Every culture develops special ways for celebrating Christmas. The Christmas crèche, Christmas trees, Christmas carols, and so forth are found in various forms wherever there are Christians. In the Philippines Catholics celebrate the Christmas Novena from December 16 until the Christmas mid-night Mass.
During the novena, church bells ring around 3 a.m. to awaken folks and call them to the Simbang Gabi, or night Mass, at 4:00 a.m.
Churches or chapels are decorated in keeping with the means of the people. Available forms of light—candles or kerosene pressure lanterns in rural areas—illuminate places of worship. Christmas carols and hymns are sung. Priests and ministers vest in white because the Christmas celebration has begun and Advent is over in the eyes of the faithful.
Also called the Misa de Gallo—literally, rooster’s Mass—the celebration of the Christmas Novena is a custom brought by Spanish missionaries and adapted to the life of Filipino people. If you think eight o’clock Mass is too early, try rising for 4:00 a.m. Mass.
Today, the custom may be adapted to a late night vigil Mass—say at 8:30 or 9 p.m.—because urban schedules move in accord with clocks. The “real celebration” has to be around 4 a.m. Bottle rockets and aerial bombs might be used to awaken the area’s residents. After Mass, people drink sweet ginger tea called salabat. Traditional foods after Mass are bibingka and puto, types of cakes made from rice, sugar, and coconut milk.
This past Sunday evening (Dec 14) I celebrated the Sunday liturgy with a large Filipino community.

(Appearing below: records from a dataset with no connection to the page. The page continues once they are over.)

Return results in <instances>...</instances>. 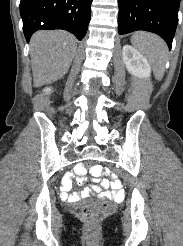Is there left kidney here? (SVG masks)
<instances>
[{"instance_id":"left-kidney-1","label":"left kidney","mask_w":183,"mask_h":246,"mask_svg":"<svg viewBox=\"0 0 183 246\" xmlns=\"http://www.w3.org/2000/svg\"><path fill=\"white\" fill-rule=\"evenodd\" d=\"M123 62L126 69L139 78H149L151 67L146 58L130 45H124L122 49Z\"/></svg>"}]
</instances>
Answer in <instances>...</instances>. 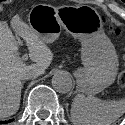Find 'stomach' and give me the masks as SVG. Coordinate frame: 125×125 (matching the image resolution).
I'll return each instance as SVG.
<instances>
[{"label": "stomach", "instance_id": "obj_1", "mask_svg": "<svg viewBox=\"0 0 125 125\" xmlns=\"http://www.w3.org/2000/svg\"><path fill=\"white\" fill-rule=\"evenodd\" d=\"M28 23L46 44L54 42L62 30L81 42L83 68L75 71L80 92L92 96L115 81L119 66L115 48L87 7L38 4L31 9Z\"/></svg>", "mask_w": 125, "mask_h": 125}]
</instances>
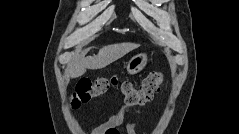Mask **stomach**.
<instances>
[{"mask_svg":"<svg viewBox=\"0 0 239 134\" xmlns=\"http://www.w3.org/2000/svg\"><path fill=\"white\" fill-rule=\"evenodd\" d=\"M148 56L146 53H140L133 56L127 64V72L129 74H137L147 65Z\"/></svg>","mask_w":239,"mask_h":134,"instance_id":"stomach-1","label":"stomach"}]
</instances>
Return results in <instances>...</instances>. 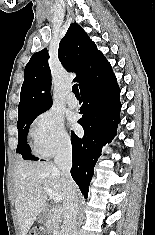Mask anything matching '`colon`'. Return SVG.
I'll use <instances>...</instances> for the list:
<instances>
[{
    "mask_svg": "<svg viewBox=\"0 0 155 235\" xmlns=\"http://www.w3.org/2000/svg\"><path fill=\"white\" fill-rule=\"evenodd\" d=\"M28 235H46V234L42 231H32Z\"/></svg>",
    "mask_w": 155,
    "mask_h": 235,
    "instance_id": "1",
    "label": "colon"
}]
</instances>
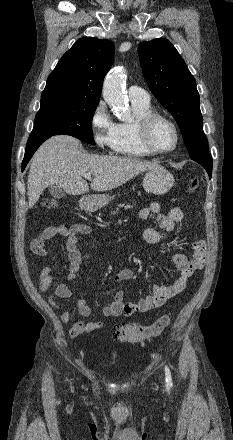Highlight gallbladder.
Instances as JSON below:
<instances>
[{
    "instance_id": "bac80fb5",
    "label": "gallbladder",
    "mask_w": 233,
    "mask_h": 440,
    "mask_svg": "<svg viewBox=\"0 0 233 440\" xmlns=\"http://www.w3.org/2000/svg\"><path fill=\"white\" fill-rule=\"evenodd\" d=\"M48 189H49L50 194L54 198L60 199V198H63L65 196V192L61 188H59V187L49 186Z\"/></svg>"
}]
</instances>
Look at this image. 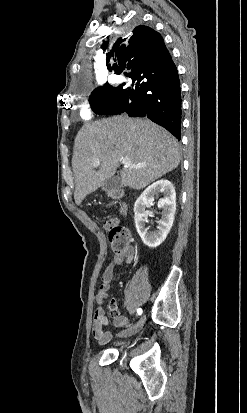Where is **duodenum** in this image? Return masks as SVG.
<instances>
[{"label":"duodenum","mask_w":247,"mask_h":413,"mask_svg":"<svg viewBox=\"0 0 247 413\" xmlns=\"http://www.w3.org/2000/svg\"><path fill=\"white\" fill-rule=\"evenodd\" d=\"M119 194L118 193H112L111 196L112 197H117ZM122 212H124V209H122Z\"/></svg>","instance_id":"obj_1"}]
</instances>
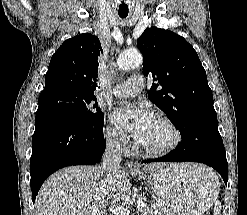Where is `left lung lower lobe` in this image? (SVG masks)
<instances>
[{
	"instance_id": "left-lung-lower-lobe-1",
	"label": "left lung lower lobe",
	"mask_w": 247,
	"mask_h": 215,
	"mask_svg": "<svg viewBox=\"0 0 247 215\" xmlns=\"http://www.w3.org/2000/svg\"><path fill=\"white\" fill-rule=\"evenodd\" d=\"M182 141L168 155L150 162H199L214 168L227 184L228 163L225 148L218 128L191 131L182 136Z\"/></svg>"
}]
</instances>
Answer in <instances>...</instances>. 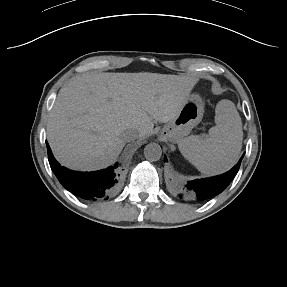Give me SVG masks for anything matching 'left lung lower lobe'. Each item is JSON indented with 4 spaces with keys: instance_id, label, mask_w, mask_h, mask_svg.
Returning a JSON list of instances; mask_svg holds the SVG:
<instances>
[{
    "instance_id": "left-lung-lower-lobe-1",
    "label": "left lung lower lobe",
    "mask_w": 287,
    "mask_h": 287,
    "mask_svg": "<svg viewBox=\"0 0 287 287\" xmlns=\"http://www.w3.org/2000/svg\"><path fill=\"white\" fill-rule=\"evenodd\" d=\"M242 158L243 156L230 171L211 178L188 181L185 188H180L178 190L175 189L174 192H178L179 198L192 201H205L211 197H214L221 193L237 174ZM164 160L166 161V157Z\"/></svg>"
}]
</instances>
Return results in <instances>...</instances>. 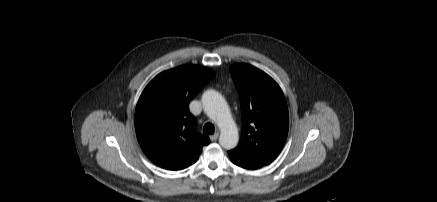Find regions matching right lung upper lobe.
<instances>
[{
    "label": "right lung upper lobe",
    "mask_w": 437,
    "mask_h": 202,
    "mask_svg": "<svg viewBox=\"0 0 437 202\" xmlns=\"http://www.w3.org/2000/svg\"><path fill=\"white\" fill-rule=\"evenodd\" d=\"M215 76L208 68L184 65L158 74L142 92L135 111V130L146 156L168 170L197 161L209 137L196 131L189 102Z\"/></svg>",
    "instance_id": "obj_1"
}]
</instances>
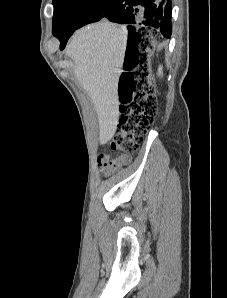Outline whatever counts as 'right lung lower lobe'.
Returning a JSON list of instances; mask_svg holds the SVG:
<instances>
[{"label": "right lung lower lobe", "instance_id": "98d812e1", "mask_svg": "<svg viewBox=\"0 0 227 298\" xmlns=\"http://www.w3.org/2000/svg\"><path fill=\"white\" fill-rule=\"evenodd\" d=\"M171 11L170 0H103L76 29L106 18L119 24L157 28L164 37L169 38L172 33ZM75 30L56 35L61 42L60 49L66 46ZM134 34V28L129 26V39Z\"/></svg>", "mask_w": 227, "mask_h": 298}]
</instances>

Organized by the Filipino Society of Southern Ohio, we celebrated at St. John Neumann Parish in a northern suburb. Here in the Cincinnati area there are many Filipinos. They have adopted the U.S.A. as their new homeland, but they also love to celebrate the Filipino Simbang Gabi on at least one Sunday during Advent, even if it is before the day when the Christmas Novena begins on December 16.
At this year’s Mass about fifty youngsters (from pre-school to high school) led the entrance procession. All wore formal Filipino garb. They carried Christmas lanterns in the shape of colorful stars assembled by local families for the occasion. The choir sang and led congregational singing of beautiful liturgical music, English and Filipino traditional hymns.
After the Eucharist and a festive meal with homemade Filipino foods, the youngsters performed a variety of Filipino dances and songs which had been carefully rehearsed over the past months. The adult choir and the cultural dances brought great joy to the celebration. Watching the variety of beautifully choreographed performances was a treat for a priest who lived for years in the Philippines.
Praying with this Filipino community was an inspiring liturgical celebration.
I think it embodies what Pope Francis calls “The Joy of the Gospel.”